Our corporate oligarchs are harvesting the nation, grabbing as
much as they can, as fast as they can, in the inevitable descent.

We will be assaulted this January when automatic spending
reductions, referred to as “the fiscal cliff,” begin to dismantle
and defund some of our most important government programs.

Mitt Romney will not stop it. Barack Obama will not stop it.

And while Romney has been, courtesy of the magazine Mother
Jones, exposed as a shallow hypocrite, Obama is in a class by
himself.

There is hardly a campaign promise from 2008 that Obama has
not broken.

This list includes his pledges to support the public option in health
care, close Guantanamo, raise the minimum wage, regulate Wall
Street, support labor unions in their struggles with employers,
reform the Patriot Act, negotiate an equitable peace between
the Israelis and the Palestinians, curb our imperial expansion
in the Middle East, stop torture, protect reproductive rights,
carry out a comprehensive immigration reform, cut the deficit by
half, create 5 million new energy jobs and halt home foreclosures.

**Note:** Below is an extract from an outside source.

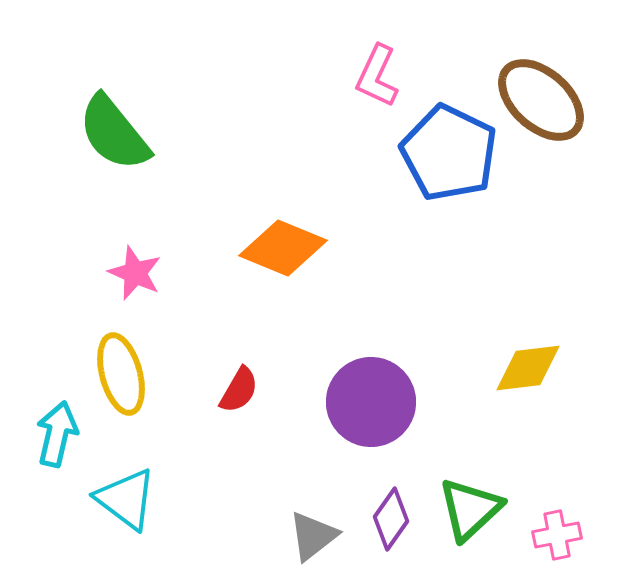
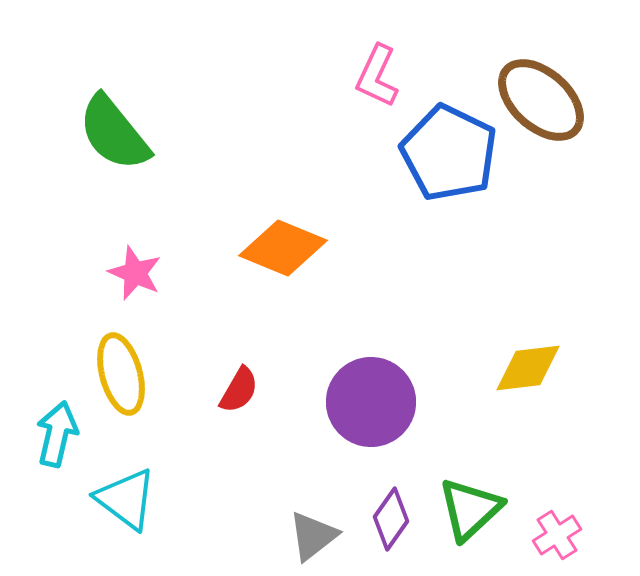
pink cross: rotated 21 degrees counterclockwise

Obama, campaigning in South Carolina in 2007, said that as
president he would fight for the right of collective bargaining.

“I’d put on a comfortable pair of shoes myself, I’ll … walk on that
picket line with you as president of the United States of America,”
he said.

But when he got his chance to put on those “comfortable pair
of shoes” during labor disputes in Madison, Wis., and Chicago
he turned his back on working men and women.

Obama, while promising to defend Social Security, also says he
stands behind the planned cuts outlined by his deficit commission,
headed by Morgan Stanley board member Erskine Bowles and
former Sen. Alan Simpson, a Wyoming Republican.

The Bowles-Simpson plan calls for cutting 0.3 percentage points
from the annual cost-of-living adjustment in the Social Security program.

The annual reduction would slowly accumulate. After a decade it
would mean a 3 percent cut. After two decades it would mean a
6 percent cut.

The retirement age would be raised to 69. And those on Social
Security who continued to work and made more than $40,000
a year would be penalized with further reductions.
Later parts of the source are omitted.